Brett Hart: I think the internet and advances in technology are an indie filmmaker's best friend. There is no doubt in my mind that we were able to save time and money using both the internet and digital technology during all phases of production. In the beginning stages of pre-production I was the sole PR machine, creating a website to generate interest in the film. By the time we completed it, I had created MySpace pages and similar to really help get the word out there. With the combined efforts of our sales agents and sites like MySpace, we've seen Bone Dry transform from a vision shared by a few partners to a movie gaining global exposure. As for using the internet to research themes and films, I'd say that's usually the second or third place I go after I come up with an idea. The last thing I want to do is put a lot of time and energy into a film that has already been made. That said, the Internet helps streamline time because it's a library of information that I can access without ever leaving my home or office.
CBS: Lance Henriksen, Dee Wallace, these are big names. Any nerves about directing such established actors?

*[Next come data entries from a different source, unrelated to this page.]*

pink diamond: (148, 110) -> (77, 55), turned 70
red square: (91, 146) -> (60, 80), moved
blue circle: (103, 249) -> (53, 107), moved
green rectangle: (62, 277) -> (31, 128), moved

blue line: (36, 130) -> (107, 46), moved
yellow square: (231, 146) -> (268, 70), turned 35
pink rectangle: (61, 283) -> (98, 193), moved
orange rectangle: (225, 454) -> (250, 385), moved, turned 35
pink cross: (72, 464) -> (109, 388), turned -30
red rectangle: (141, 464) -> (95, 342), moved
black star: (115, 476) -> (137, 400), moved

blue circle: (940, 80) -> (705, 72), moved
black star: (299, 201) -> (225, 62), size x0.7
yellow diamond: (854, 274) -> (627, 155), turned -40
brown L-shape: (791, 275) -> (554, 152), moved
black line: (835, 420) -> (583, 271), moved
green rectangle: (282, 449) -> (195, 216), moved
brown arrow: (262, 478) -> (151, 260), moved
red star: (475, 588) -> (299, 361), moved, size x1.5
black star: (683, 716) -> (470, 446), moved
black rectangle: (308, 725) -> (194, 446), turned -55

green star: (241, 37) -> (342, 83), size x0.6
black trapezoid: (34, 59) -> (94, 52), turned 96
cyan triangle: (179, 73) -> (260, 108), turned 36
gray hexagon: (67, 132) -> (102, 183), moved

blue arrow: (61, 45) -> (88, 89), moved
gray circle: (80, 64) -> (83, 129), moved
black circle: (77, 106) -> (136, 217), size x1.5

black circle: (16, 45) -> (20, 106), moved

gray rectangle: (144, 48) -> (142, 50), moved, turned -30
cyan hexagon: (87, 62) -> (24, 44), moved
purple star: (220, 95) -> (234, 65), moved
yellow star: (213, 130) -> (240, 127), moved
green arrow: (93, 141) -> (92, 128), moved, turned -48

Brett Hart: Lance, Dee, and Luke are absolute pros. The reason I did cast Lance is that he is intense and that's exactly what I needed for our Jimmy. In fact, Jeff and I wrote the part with Lance in mind. So I wouldn't say that I was nervous directing them at all. When I have a vision I become completely focused. There's no time for anything but bringing the vision to life. I think that's why Luke, Lance, Dee and I have all become such close friends. It was my first time working with Hollywood actors. We all believed in each other and I always encouraged them to breathe life into the characters. We spent days tweaking the dialogue to be truthful to their personalities, and at the same time I had to make sure we didn't veer from the story. Considering that we were shooting in 130 degrees Fahrenheit on most days, I'm actually surprised how well we all got along. We have a great deal of respect for one another and I'm working on several projects with them all in mind.
CBS: How did you come to cast Luke Goss? Were you familiar with his 'boy band' pop history here in the UK?
Brett Hart: Our casting directors Donald Pemrick and Dean Fronk had given me an extensive list of actors to consider, in addition to my own list. On that list was Luke. At first I overlooked him; his head shot was honestly just too good looking. But, when I realized that Luke was in Blade II, I became more interested and started doing more research. Ultimately it was Hallmark's Frankenstein that convinced me Luke was my Eddie. Luke is more than a pretty face; he's a major talent. He had all of the qualities I was looking for in our Eddie; intelligence, vulnerability, charm, and a complexity that makes it impossible to stereotype. If there is any major theme to Bone Dry it's that you truly never know what darkness lies behind the facade that people project. As for Luke's background in the band, that had little to no affect on me casting him. Honestly, I wanted an up-and-comer with an ability to really pull an audience in. Luke and I are now like brothers as well. I actually went to visit him in Budapest while he was shooting Hellboy II.
CBS: What is the next Brett Hart project we can look forward to?
Brett Hart: I'm currently working with several wonderful writers. I'm slated to direct Pain Clinic, currently being completed by Dan O'Bannon (Alien and Total Recall), a physiological thriller in the mould of Misery, The Marathon Man, Rosemary's Baby, Seconds and Coma. I am also shopping around Alter Ego, a script written by Emmy Winner Alan Brennert (The 1980's Twilight Zone), an unnerving thriller about the capacity of the human heart for love, betrayal and redemption. In the tradition of Hitchcock's Marnie, and others like Sybil and Basic Instinct. Niall Browne is working on Promised Land, our post 911 tragic love thriller in the vein of The Parallax View; and finally Jeff O'Brien and I are reuniting on several other projects: most notably an untitled script that we are writing specifically for Luke and Lance; chapter two of our Bone Dry trilogy.